In this tutorial, we’ll explore adding realistic fog or mist to images using Python by combining computer vision models and image manipulation techniques.
I will use libraries like PIL, NumPy, and Hugging Face’s Transformers to simulate fog’s soft, hazy effect in an image. This workflow can be replicated on multiple photos in one go.
Steps to add Fog effect in images
Please refer to the illustration below to gain a basic understanding of the process of adding a fog effect to an image.
- First, we take an input image with red, green, and blue (RGB) channels.
- Then with the help of a depth estimating model, we have to produce a depth map or image of the input image. This depth image is grayscale. I will use the Depth Anything V2 model to estimate the depth profile of the image.
- In parallel, we can also perform some image enhancement operations on the input image. I’d reduce the colors in the image and also change the brightness and contrast a little bit.
- Finally, a transparent white-colored layer will be added over the enhanced RGB image. The transparency level of each pixel in the white layer will be determined by the corresponding pixel value in the grayscale depth map.
- The white layer with varying transparency will appear like atmospheric fog or mist in the final image.
Create fog in images with Python
Let’s get started with the implementation in Python. I will use Google Colab Notebook to run the Python code. You can also use other online Python environment providers like Kaggle Notebook or Lightning AI Notebook.
Import required Python modules
from PIL import Image, ImageEnhance
import numpy as np
import matplotlib.pyplot as plt
from transformers import pipeline
I will also create a function to display two images side-by-side whenever needed.
def display_images(images = [], rows = 1, cols = 2):
fig, axes = plt.subplots(rows, cols, figsize=(10, 7))
# Display images side by side
axes[0].imshow(images[0])
axes[0].axis('off') # Hide axis for image 1
axes[1].imshow(images[1])
axes[1].axis('off') # Hide axis for image 2
# Show the plot
plt.show()
Load image and perform depth estimation
Now I’ll load an input image and use the Depth-Anything V2 model to estimate depth in the image.
img = Image.open("city-2.jpg").convert("RGBA")
Note: RGBA means red, green, blue, and alpha channels. The alpha channel represents the transparency layer in the image.
We can use Transformer’s pipeline to import and load the Depth-Anything V2 model as shown below.
pipe = pipeline(task="depth-estimation",
model="depth-anything/Depth-Anything-V2-Base-hf")
Once the model is loaded, it can be used on the input image and it will generate a grayscale image. The pixels in the output image will be brighter for the nearby objects and will become darker as the distance between the object and the camera increases.
# perform depth estimation
depth = pipe(img)["depth"]
# display images
display_images([img, depth])
Image color adjustments
Now we can use the PIL library to adjust the colors, brightness, and contrast of the input image to make it look a bit darker and less colorful.
This step is optional and feel free to make adjustments in the image as per your taste.
# reduce saturation
enhancer = ImageEnhance.Color(img)
img_2 = enhancer.enhance(0.5)
# reduce brightness
enhancer2 = ImageEnhance.Brightness(img_2)

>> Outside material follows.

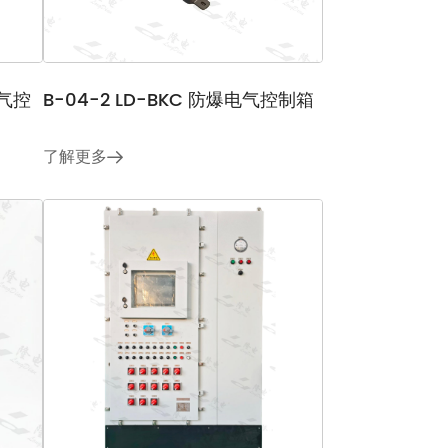
电气控
B-04-2 LD-BKC 防爆电气控制箱
了解更多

img_2 = enhancer2.enhance(0.7)
# increase contrast
enhancer3 = ImageEnhance.Contrast(img_2)
img_2 = enhancer3.enhance(2.2)
display_images([img, img_2])
Add fog to the image
Next, I have created a function that will take the colored image and its depth image as inputs and will generate a new image with an atmospheric fog effect.
def overlay_transparent_layer(rgb_image, grayscale_image):
# Create a white layer with the same size as the input images
white_layer = Image.new('RGBA', rgb_image.size, (216,216,216,0))
# Convert images to numpy arrays for easier manipulation
rgb_array = np.array(rgb_image)
grayscale_array = np.array(grayscale_image)
white_array = np.array(white_layer)
# Calculate alpha values (invert grayscale values)
alpha = 255 - grayscale_array
# Set the alpha channel of the white layer
white_array[:, :, 3] = alpha
# Convert back to PIL Image
white_layer_transparent = Image.fromarray(white_array, 'RGBA')
# Composite the images
result = Image.alpha_composite(rgb_image.convert('RGBA'), white_layer_transparent)
return result
Now let’s pass the input image (after color adjustments) and the depth image to the function above and display the result.
result_img = overlay_transparent_layer(img_2, depth)
# display original image and final output image
display_images([img, result_img])
End notes
As you can see, we can add realistic fog in an image by using a few image manipulation tricks in Python. You can also appy this very code on multiple images and produce the same effect in all those images.
This is why I like Python for image analysis as it makes things reproducible and easy to document.